Like most everyone here, I 'get' the advantages that something like UE5 brings, both in development time and the feasibility of realtime lighting. But at the moment, if I took a person off the street and wanted to show them what a PS5 could do, I would probably pick Ratchet and Clank, Demons Souls, maybe Horizon:Forbidden West. All games which came out very early in this gen's lifespan and one that's even cross-platform!
Interestingly all those games are running at 60fps + very good image quality. It shows we are clearly at diminushing returns at only 30fps when things are done properly (custom efficient engines + custom clean reconstruction, no FSR destroying IQ for the sake of resolution).
 
I think it explains it. Limitation is the register size which lowers throughput. Execution units cant do anything so the power consumption goes down.


That doesnt make any sense. With raytracing and pathtracing the workload is massively increased and a 4090 is 3x+ faster than a 6900XT. With Starfield it is 1.5x which is a rasterizing game.
Even in UE4 games without raytracing a 4090 goes easily >200 FPS which means that the GPU is fully used.

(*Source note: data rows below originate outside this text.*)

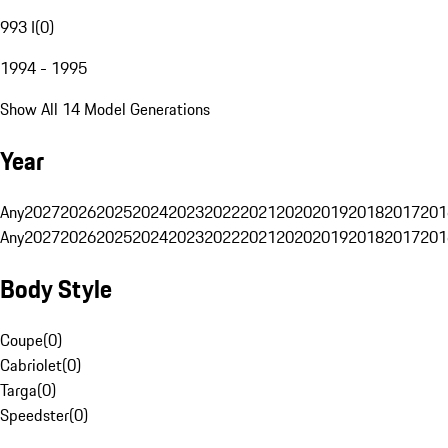
993 I
(
0
)
1994 - 1995
Show All 14 Model Generations
Year
Any
2027
2026
2025
2024
2023
2022
2021
2020
2019
2018
2017
201
Any
2027
2026
2025
2024
2023
2022
2021
2020
2019
2018
2017
201
Body Style
Coupe
(
0
)
Cabriolet
(
0
)
Targa
(
0
)
Speedster
(
0
)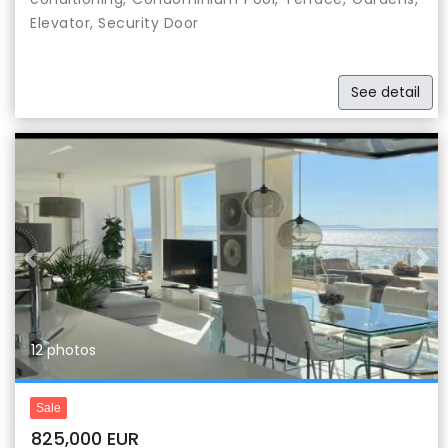
Elevator, Security Door
See detail
Previous
Nex
12 photos
Sale
825,000 EUR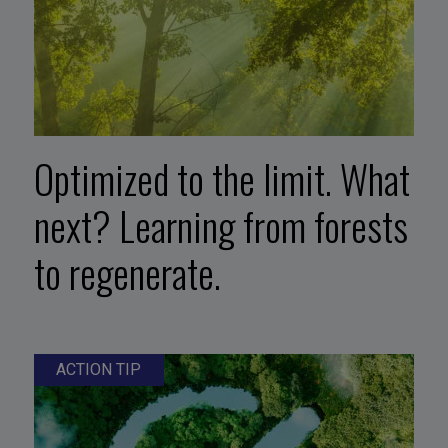
Optimized to the limit. What
next? Learning from forests
to regenerate.
ACTION TIP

With respect, they are discussing the SM not the ray tracing accelerators.
 
It really does not explain the power usage being dramatically lower on all NV GPUs with Starfield, which I think is indicative of something this article here does not even touch upon which is far more important than looking at the execution time of indivdual shader on a timeline. Why is this game out of hundreds showing anomylous power readings on NV as well as anomylous performance visavisa Radeons? Surely two anomylies that might be related...have some relevancy.

A bit of missing the forest for a tree's leaves here in that article conclusion...

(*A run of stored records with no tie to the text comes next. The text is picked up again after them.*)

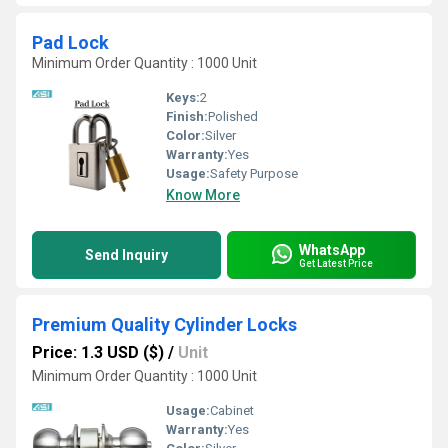
Pad Lock
Minimum Order Quantity : 1000 Unit
Keys:
2
Finish:
Polished
Color:
Silver
Warranty:
Yes
Usage:
Safety Purpose
Know More
WhatsApp
Send Inquiry
Get Latest Price
Premium Quality Cylinder Locks
Price: 1.3 USD ($)
/
Unit
Minimum Order Quantity : 1000 Unit
Usage:
Cabinet
Warranty:
Yes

We could ask on that. If I had to guess based on this information, the lower SM saturation as a result of lower warps as being the reason for the lower power usage. Instead of having 8 wavefronts of information being held on AMD, all that information has to be kept refreshed and worked on, Nvidia cards have a bunch of 0 activity warps sitting around due to a lack of register allocation.
 
What do gpu clocks in Starfield look like? I noticed Remnant 2 clocks really high compared to other games for me. I'll be basically at my gpu power limit, but getting ~1950 MHz (I think) when in most games when I'm power limited my gpu clock will drop to 1860 MHz. I could double check, but it's definitely abnormal.
 
Incredible read. Lots of work here. First paragraph of summary below:
Imo; this reads a bit as the result of Xbox ATG heavily optimizing for Xbox and those optimizations carrying over.

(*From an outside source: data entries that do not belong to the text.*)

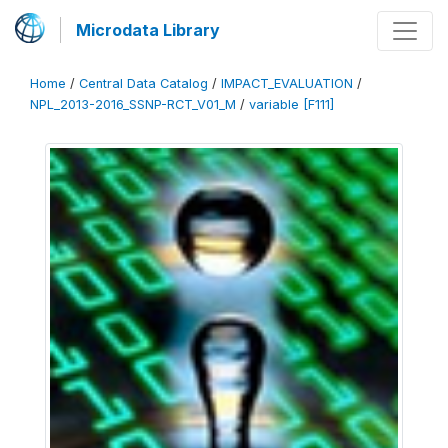
Microdata Library
Home
/
Central Data Catalog
/
IMPACT_EVALUATION
/
NPL_2013-2016_SSNP-RCT_V01_M
/
variable [F111]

In summary there’s no single explanation for RDNA 3’s relative overperformance in Starfield. Higher occupancy and higher L2 bandwidth both play a role, as does RDNA 3’s higher frontend clock. However, there’s really nothing wrong with Nvidia’s performance in this game, as some comments around the internet might suggest. Lower utilization is by design in Nvidia’s architecture. Nvidia SMs have smaller register files and can keep less work in flight. They’re naturally going to have a more difficult time keeping their execution units fed. Cutting register file capacity and scheduler sizes helps Nvidia reduce SM size and implement more of them. Nvidia’s design comes out top with kernels that don’t need a lot of vector registers and enjoy high L1 cache hitrates.

I read it as Bethesda choices that favours heavily AMD architecture which is probably result of ATG stepping in and optimising for Xbox consoles (as you noticed as well).
Anyway it was a fantastic read and as everything in life the answer to why it runs as it runs is complex and there is no single setting that affect performance but combination of many factors that play roll.
I think this could be indication on how future Xbox firs party games may run on PC if properly optimised on consoles.